**Work task:**
Among the entries below, please repeat exactly and only the lines from the line containing "DOPRAVA KURÝREM" to the line containing "Rozumíme hrá", both lines included.

**Data excerpts:**
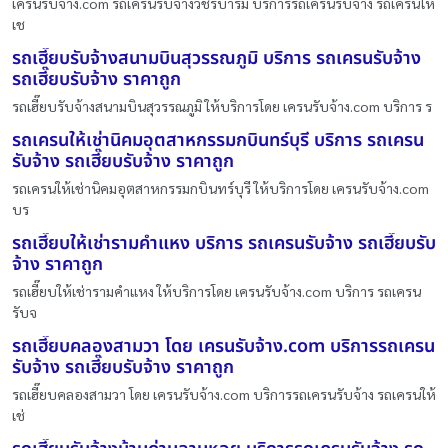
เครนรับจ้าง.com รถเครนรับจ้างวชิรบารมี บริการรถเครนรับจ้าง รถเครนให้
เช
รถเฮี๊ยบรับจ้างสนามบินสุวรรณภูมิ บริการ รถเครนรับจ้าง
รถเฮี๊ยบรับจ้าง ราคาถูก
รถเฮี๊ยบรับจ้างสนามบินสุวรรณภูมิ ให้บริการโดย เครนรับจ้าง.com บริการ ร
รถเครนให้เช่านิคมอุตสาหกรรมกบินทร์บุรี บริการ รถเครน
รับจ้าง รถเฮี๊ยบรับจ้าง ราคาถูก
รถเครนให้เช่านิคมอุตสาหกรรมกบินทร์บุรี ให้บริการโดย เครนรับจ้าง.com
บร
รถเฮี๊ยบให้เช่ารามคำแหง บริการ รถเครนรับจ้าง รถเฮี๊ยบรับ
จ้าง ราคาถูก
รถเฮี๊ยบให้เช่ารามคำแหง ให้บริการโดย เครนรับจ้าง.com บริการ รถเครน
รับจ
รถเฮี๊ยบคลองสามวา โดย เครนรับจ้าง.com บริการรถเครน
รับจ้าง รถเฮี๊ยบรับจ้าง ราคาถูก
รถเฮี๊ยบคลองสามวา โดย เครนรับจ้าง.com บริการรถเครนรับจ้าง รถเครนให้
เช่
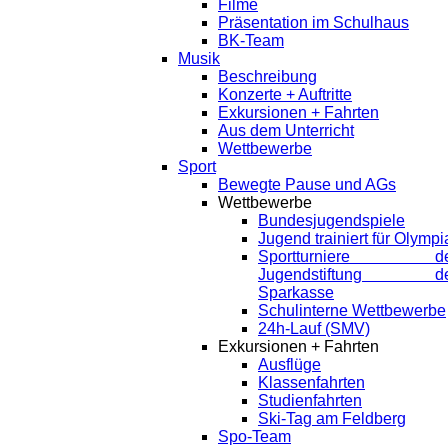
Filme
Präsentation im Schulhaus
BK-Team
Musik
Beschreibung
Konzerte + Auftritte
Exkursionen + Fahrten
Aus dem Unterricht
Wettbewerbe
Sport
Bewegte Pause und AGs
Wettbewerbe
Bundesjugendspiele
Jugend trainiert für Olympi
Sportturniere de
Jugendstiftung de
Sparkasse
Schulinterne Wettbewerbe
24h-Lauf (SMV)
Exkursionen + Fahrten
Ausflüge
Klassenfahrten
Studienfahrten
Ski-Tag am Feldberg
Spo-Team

...

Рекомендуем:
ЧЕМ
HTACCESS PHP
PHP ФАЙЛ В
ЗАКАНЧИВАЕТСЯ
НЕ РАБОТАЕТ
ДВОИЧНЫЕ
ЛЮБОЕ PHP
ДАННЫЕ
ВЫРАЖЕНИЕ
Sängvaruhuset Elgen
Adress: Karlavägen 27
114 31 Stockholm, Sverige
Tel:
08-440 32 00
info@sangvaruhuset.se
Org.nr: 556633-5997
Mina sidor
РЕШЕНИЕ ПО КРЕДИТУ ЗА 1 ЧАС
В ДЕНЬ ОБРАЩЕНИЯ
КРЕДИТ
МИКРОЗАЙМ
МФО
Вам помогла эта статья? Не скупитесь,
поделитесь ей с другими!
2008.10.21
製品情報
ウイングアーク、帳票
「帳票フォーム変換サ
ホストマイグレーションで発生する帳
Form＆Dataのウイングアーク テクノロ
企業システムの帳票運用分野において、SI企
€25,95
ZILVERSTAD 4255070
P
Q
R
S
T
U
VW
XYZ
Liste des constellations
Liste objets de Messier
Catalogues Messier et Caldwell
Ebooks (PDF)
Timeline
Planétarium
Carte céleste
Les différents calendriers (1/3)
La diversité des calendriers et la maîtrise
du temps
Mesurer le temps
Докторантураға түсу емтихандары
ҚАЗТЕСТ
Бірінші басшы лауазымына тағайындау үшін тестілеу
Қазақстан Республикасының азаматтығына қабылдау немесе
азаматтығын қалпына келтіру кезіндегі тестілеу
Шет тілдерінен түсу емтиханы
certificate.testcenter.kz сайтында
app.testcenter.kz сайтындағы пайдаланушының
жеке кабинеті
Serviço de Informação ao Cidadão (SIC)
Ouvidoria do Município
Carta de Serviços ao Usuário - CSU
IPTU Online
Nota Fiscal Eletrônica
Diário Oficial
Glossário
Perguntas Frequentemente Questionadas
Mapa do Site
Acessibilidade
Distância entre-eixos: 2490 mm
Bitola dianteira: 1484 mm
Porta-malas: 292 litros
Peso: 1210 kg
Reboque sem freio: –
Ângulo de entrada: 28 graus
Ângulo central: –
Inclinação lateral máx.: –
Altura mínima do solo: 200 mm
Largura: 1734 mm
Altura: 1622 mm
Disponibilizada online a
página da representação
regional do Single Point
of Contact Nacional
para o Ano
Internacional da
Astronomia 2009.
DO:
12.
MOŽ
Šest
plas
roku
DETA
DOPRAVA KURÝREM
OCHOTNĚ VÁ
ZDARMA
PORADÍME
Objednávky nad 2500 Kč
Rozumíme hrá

...

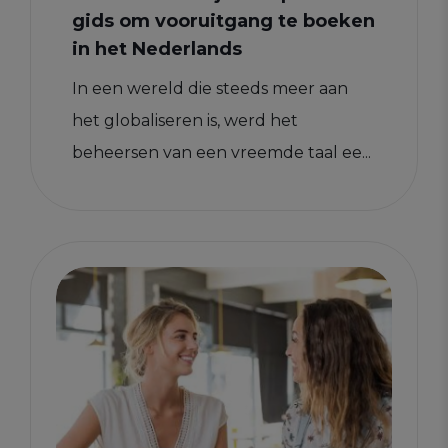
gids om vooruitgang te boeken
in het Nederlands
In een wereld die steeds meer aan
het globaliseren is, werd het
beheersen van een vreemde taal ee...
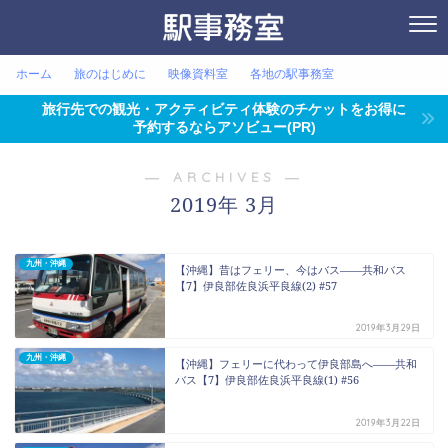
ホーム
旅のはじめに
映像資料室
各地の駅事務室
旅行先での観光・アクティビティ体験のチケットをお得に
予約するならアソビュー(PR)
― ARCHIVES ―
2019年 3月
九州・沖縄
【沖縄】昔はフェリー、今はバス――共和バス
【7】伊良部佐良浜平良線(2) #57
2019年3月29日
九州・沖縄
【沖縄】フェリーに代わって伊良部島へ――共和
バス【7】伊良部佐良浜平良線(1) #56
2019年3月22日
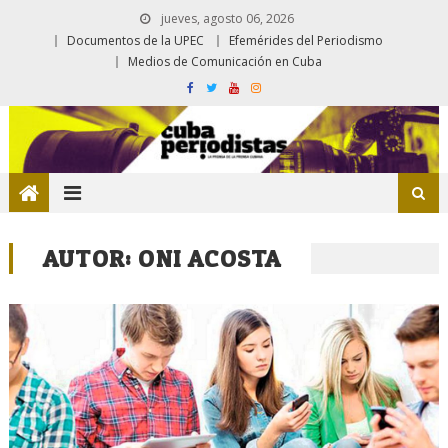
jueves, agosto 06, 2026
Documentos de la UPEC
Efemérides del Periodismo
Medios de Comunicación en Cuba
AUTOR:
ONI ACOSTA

**Response to the exercise:**
DOPRAVA KURÝREM
OCHOTNĚ VÁ
ZDARMA
PORADÍME
Objednávky nad 2500 Kč
Rozumíme hrá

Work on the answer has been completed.